[Stored entries]
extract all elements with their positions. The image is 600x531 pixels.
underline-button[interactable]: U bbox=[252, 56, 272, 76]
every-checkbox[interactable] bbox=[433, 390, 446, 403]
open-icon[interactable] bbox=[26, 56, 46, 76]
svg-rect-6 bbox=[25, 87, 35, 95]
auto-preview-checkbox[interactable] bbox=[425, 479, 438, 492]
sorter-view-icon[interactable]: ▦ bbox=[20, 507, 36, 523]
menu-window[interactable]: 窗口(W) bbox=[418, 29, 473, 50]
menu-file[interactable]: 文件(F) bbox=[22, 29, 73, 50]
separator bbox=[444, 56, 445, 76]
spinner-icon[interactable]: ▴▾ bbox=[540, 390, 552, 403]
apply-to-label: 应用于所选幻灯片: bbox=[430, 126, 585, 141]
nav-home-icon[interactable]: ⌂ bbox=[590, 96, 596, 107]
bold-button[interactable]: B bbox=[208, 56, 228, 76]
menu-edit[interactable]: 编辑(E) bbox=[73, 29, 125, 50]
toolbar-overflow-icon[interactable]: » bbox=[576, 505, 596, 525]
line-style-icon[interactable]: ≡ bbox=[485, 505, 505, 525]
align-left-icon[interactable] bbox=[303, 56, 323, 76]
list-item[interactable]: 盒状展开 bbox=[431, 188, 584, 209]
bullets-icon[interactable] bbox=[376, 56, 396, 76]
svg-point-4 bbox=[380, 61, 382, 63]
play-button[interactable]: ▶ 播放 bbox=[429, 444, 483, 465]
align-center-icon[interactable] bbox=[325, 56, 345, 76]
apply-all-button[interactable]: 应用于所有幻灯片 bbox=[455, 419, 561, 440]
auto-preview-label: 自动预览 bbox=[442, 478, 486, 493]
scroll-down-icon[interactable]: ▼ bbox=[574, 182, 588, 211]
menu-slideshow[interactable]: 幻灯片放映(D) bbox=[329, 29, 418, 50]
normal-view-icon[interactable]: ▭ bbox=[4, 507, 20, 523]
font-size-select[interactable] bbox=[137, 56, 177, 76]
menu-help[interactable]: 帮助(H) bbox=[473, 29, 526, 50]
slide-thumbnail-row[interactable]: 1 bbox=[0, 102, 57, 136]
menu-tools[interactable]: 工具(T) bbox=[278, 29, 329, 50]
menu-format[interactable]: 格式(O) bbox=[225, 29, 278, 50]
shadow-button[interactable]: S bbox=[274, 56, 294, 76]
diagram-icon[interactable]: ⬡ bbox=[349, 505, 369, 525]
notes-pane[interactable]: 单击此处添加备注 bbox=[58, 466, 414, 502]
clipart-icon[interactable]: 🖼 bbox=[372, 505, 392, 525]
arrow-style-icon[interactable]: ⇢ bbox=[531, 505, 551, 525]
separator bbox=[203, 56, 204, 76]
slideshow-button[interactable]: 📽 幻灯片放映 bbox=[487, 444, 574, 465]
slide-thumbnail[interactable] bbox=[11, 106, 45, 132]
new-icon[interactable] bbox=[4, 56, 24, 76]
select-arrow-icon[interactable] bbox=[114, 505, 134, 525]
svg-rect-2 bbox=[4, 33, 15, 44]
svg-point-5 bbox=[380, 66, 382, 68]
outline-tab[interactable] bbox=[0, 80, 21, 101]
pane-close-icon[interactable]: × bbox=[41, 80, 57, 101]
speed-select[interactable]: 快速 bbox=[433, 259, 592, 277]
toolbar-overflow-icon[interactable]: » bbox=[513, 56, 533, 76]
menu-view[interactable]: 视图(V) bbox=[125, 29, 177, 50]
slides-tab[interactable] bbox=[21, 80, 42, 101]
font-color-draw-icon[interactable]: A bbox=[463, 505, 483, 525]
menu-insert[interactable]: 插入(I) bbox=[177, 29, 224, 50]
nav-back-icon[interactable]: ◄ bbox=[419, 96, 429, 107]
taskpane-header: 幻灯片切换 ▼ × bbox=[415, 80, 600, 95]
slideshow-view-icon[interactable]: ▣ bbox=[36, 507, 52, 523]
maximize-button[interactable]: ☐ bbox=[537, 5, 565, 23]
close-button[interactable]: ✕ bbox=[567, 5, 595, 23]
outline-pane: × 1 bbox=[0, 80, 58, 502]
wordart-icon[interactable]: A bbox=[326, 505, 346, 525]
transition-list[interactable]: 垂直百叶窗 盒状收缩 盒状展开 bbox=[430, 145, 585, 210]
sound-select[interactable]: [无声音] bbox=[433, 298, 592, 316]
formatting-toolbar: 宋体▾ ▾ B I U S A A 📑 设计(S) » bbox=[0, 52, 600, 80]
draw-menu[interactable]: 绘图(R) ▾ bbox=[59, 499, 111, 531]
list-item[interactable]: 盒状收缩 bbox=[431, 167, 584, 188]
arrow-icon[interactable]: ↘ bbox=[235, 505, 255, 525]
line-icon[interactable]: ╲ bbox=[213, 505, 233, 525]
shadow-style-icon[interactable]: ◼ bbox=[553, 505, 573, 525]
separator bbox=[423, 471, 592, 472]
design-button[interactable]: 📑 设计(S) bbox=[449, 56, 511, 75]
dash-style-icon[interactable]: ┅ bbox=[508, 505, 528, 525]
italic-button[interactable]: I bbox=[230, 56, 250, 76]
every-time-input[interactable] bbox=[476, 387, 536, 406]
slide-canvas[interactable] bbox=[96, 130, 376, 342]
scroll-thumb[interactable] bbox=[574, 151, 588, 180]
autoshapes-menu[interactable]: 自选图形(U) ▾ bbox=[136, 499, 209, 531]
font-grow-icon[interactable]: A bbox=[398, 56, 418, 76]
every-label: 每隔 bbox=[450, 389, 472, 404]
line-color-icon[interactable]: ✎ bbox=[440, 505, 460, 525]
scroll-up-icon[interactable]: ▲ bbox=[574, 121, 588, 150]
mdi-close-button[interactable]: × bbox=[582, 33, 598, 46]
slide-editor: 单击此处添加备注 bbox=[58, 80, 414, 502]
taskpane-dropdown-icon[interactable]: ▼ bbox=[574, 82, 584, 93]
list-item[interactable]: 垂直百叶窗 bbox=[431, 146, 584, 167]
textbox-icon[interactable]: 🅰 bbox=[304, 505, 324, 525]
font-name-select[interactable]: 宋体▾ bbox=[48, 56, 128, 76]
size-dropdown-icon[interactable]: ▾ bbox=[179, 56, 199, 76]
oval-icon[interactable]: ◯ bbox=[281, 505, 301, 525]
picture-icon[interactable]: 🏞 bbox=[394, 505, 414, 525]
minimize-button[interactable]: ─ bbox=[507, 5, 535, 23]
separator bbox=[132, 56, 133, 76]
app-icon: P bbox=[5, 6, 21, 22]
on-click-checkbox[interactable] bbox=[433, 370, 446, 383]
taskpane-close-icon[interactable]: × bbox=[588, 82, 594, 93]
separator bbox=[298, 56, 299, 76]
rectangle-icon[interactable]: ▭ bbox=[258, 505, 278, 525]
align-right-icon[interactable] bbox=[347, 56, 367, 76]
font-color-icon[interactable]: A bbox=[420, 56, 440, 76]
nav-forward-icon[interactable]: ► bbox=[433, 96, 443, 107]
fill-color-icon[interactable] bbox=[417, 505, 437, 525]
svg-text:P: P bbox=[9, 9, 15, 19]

---

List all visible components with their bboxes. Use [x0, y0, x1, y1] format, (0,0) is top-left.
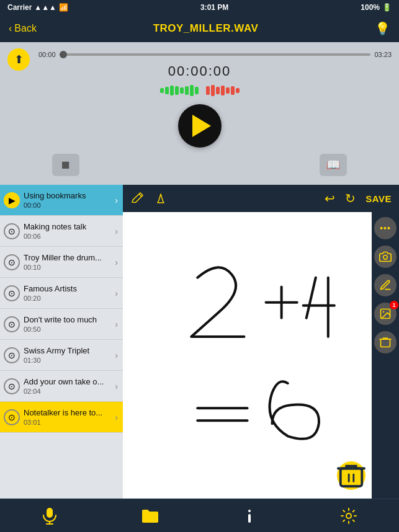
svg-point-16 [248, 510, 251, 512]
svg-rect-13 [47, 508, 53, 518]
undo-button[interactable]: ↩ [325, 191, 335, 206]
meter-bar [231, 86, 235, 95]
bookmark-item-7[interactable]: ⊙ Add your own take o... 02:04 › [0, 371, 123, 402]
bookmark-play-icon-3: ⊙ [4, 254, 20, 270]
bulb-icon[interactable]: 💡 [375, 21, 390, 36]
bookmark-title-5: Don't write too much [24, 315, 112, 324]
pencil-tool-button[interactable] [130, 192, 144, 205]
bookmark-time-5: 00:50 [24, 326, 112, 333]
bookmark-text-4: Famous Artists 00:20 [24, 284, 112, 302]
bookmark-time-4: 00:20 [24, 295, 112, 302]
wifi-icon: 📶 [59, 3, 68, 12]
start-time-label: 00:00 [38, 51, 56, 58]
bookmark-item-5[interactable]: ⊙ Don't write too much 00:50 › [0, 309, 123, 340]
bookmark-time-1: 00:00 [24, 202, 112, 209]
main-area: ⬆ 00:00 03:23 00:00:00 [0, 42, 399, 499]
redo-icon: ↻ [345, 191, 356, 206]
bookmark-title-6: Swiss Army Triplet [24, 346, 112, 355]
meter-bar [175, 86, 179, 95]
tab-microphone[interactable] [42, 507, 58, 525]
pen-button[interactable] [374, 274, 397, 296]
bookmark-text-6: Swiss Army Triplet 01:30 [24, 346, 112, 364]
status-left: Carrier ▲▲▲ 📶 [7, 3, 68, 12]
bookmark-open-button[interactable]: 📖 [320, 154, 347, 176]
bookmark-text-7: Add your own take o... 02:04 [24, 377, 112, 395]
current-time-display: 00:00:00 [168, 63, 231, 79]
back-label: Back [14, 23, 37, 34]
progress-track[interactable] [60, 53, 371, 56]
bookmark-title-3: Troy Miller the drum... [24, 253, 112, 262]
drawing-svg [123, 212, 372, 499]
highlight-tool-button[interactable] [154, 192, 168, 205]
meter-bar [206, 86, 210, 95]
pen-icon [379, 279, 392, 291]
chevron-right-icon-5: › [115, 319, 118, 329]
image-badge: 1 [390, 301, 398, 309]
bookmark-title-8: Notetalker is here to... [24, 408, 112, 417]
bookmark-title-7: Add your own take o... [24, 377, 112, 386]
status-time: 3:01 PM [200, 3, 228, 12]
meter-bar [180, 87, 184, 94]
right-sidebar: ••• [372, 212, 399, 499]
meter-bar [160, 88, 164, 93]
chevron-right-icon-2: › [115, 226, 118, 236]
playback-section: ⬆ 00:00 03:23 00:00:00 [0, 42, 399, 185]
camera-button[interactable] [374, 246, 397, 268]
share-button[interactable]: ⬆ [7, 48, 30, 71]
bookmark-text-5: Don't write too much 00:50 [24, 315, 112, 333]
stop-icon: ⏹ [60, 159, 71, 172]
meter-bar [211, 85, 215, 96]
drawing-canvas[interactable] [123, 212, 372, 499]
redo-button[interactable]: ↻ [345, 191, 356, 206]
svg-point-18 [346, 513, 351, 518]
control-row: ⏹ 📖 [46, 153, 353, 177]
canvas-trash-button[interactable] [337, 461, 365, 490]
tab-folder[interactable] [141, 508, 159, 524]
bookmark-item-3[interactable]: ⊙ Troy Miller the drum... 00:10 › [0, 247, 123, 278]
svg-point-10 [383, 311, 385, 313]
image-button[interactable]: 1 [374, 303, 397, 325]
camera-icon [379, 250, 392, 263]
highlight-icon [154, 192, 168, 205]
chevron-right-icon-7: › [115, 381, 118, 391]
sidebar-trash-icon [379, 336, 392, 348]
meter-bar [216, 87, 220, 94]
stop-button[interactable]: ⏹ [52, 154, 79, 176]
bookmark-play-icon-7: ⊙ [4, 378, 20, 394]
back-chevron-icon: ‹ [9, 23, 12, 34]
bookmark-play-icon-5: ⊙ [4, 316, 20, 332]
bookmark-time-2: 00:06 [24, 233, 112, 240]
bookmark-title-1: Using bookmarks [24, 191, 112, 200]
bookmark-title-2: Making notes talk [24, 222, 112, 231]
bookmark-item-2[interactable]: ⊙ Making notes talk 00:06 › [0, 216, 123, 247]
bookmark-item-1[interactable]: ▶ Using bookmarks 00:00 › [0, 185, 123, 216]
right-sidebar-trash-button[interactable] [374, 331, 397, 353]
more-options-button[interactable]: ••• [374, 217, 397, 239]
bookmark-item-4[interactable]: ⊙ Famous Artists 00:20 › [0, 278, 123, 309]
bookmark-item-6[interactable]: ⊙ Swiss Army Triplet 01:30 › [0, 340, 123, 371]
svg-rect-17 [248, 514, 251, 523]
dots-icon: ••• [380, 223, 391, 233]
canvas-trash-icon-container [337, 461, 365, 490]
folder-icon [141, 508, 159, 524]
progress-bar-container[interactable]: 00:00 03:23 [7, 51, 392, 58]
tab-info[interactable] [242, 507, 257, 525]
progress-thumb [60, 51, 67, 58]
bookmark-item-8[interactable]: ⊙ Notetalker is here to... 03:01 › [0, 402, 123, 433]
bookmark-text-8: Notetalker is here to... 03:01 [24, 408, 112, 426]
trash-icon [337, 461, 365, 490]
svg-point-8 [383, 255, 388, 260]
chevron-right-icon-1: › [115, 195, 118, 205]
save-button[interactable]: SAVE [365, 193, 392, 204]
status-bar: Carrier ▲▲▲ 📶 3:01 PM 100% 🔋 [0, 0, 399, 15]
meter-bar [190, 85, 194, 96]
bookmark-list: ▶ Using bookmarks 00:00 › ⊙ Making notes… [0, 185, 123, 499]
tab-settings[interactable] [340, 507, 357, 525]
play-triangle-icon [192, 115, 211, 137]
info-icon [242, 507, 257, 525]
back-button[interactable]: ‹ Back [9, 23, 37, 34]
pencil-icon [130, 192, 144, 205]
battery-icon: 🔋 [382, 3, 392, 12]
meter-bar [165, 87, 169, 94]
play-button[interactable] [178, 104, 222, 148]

> **WHAT TO WORK ON**
Filter the records, keeping only lines that contain "image", and show those lines.

> **ANSWER SECTION**
extract all elements with their positions. The image is 600x531 pixels.
image-badge: 1 [390, 301, 398, 309]
image-button[interactable]: 1 [374, 303, 397, 325]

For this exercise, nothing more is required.